NSCA Foundation

Extra inspectors hired in Queensland to ensure mine safety


Wednesday, 22 January, 2020

Extra inspectors hired in Queensland to ensure mine safety

Four new mine inspectors will commence work at regional centres across Queensland to help protect mine workers. With the new recruits, the ranks of the state’s coal and metalliferous mine and quarry inspectors has risen to 46. The recruits have strong mining engineer credentials and a combined 122 years of mining experience between them.

“The safety and the health of our 70,000 resource workers is paramount and our mine inspectors need to be close to where the mines are. Two out of three of our inspectors are in regional Queensland because that’s where most of the mines are,” Acting Mines Minister Mark Ryan said.

One of the new inspectors will begin work in Mt Isa on 3 February, with three others joining a regional team of inspectors in Mackay and Rockhampton. The recruits join a team of mine inspectors that serviced mines and quarries from Cape York in Far North Queensland to the south-east corner and west to the Northern Territory border.

“Our resources industry demands strong, contemporary skills from our inspectors to work with industry and workers to enhance safety. Having most of our inspectors in the regions gives workers and the industry more efficient access to our inspectors and more inspectors to help keep our mine and quarry works safe. That’s critical to implementing this government’s current and upcoming health and safety reforms,” Ryan said.

Those reforms include better detection and prevention of black lung; an improved safety net for affected workers; and increased maximum penalties and powers for the regulator powers to issue fines without going to court. The government has also made a commitment to tighter controls on mine dust levels and commenced a state-wide safety reset for mine and quarry workers to refocus on health and safety. This reset followed the death of a Queensland coalmine worker in July 2019.

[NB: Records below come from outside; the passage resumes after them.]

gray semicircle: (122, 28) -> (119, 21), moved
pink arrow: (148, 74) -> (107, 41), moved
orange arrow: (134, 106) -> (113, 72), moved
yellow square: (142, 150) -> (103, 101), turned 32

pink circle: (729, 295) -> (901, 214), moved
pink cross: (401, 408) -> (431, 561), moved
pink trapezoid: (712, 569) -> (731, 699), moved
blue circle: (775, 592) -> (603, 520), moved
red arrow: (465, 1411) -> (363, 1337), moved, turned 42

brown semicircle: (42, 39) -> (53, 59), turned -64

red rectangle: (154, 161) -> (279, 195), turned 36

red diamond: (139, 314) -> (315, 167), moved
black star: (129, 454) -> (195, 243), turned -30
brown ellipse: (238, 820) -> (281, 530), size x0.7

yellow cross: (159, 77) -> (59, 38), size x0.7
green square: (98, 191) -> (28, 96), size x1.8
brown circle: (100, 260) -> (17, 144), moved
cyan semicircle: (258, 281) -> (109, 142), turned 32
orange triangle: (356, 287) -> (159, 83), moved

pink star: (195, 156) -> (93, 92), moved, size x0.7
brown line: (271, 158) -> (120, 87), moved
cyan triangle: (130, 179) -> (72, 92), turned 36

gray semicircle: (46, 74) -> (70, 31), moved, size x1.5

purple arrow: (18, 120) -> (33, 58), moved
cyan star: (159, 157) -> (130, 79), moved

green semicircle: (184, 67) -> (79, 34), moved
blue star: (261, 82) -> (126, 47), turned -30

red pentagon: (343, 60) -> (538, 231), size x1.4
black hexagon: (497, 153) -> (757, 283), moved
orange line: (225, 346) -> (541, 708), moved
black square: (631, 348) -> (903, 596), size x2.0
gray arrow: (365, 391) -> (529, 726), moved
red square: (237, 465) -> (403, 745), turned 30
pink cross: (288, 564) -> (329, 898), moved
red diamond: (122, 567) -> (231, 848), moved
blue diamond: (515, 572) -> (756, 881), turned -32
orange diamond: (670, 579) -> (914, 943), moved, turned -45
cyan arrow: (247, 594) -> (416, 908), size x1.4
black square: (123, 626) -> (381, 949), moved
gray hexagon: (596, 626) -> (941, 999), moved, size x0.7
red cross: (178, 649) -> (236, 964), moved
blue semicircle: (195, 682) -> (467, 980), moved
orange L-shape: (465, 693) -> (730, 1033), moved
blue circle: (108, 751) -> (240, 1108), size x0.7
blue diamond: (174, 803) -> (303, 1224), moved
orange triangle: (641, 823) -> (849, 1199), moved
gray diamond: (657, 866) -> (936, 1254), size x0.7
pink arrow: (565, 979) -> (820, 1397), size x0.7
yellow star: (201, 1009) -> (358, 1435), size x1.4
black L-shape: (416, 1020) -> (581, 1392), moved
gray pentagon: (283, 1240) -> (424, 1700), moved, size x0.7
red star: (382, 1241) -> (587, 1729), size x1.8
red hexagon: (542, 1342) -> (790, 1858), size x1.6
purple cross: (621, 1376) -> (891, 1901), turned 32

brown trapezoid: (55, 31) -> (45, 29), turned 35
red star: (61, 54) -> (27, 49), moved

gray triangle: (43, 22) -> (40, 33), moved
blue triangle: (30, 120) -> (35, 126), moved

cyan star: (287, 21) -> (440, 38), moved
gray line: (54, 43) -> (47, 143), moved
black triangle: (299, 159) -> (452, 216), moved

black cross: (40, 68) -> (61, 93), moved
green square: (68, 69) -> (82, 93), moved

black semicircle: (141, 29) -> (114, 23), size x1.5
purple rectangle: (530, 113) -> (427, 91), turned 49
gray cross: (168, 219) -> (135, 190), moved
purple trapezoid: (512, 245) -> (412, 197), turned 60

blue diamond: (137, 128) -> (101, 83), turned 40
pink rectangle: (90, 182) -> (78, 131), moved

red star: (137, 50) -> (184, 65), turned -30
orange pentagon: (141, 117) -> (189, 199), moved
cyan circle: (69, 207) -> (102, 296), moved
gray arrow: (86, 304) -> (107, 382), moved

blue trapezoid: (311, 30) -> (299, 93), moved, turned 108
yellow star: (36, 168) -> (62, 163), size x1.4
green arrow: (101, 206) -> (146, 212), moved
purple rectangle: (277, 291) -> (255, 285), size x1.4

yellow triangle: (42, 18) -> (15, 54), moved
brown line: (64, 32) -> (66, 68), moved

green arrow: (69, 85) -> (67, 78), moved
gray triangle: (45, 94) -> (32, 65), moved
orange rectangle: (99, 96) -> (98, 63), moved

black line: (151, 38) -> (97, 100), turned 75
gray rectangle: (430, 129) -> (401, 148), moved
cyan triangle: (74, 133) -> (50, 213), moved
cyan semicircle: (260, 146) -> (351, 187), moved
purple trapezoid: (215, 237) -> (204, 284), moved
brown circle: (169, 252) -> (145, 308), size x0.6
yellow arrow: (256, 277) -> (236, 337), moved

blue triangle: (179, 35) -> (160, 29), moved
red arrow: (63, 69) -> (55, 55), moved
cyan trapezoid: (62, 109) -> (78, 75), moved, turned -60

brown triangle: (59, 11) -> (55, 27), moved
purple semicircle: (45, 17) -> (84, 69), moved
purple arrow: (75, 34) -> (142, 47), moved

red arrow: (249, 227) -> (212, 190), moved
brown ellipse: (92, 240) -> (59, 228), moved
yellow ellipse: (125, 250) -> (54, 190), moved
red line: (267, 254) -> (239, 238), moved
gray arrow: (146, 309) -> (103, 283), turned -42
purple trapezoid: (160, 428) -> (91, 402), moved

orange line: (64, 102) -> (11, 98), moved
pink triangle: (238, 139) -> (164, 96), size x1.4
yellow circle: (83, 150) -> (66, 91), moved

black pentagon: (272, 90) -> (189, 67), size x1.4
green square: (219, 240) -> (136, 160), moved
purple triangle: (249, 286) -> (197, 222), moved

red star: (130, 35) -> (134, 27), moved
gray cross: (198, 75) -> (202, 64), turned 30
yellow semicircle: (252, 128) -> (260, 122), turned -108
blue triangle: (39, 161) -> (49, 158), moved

The government has also contributed $35 million to deliver reforms to improve the safety and health of mine workers, with legislation to go to parliament in 2020 to make industrial manslaughter an offence, as it is in other Queensland workplaces. Parliament is also currently reviewing legislation that seeks to establish an independent resources health and safety authority. Two independent reviews to be tabled in the first 2020 sitting of parliament could also lead to further reforms.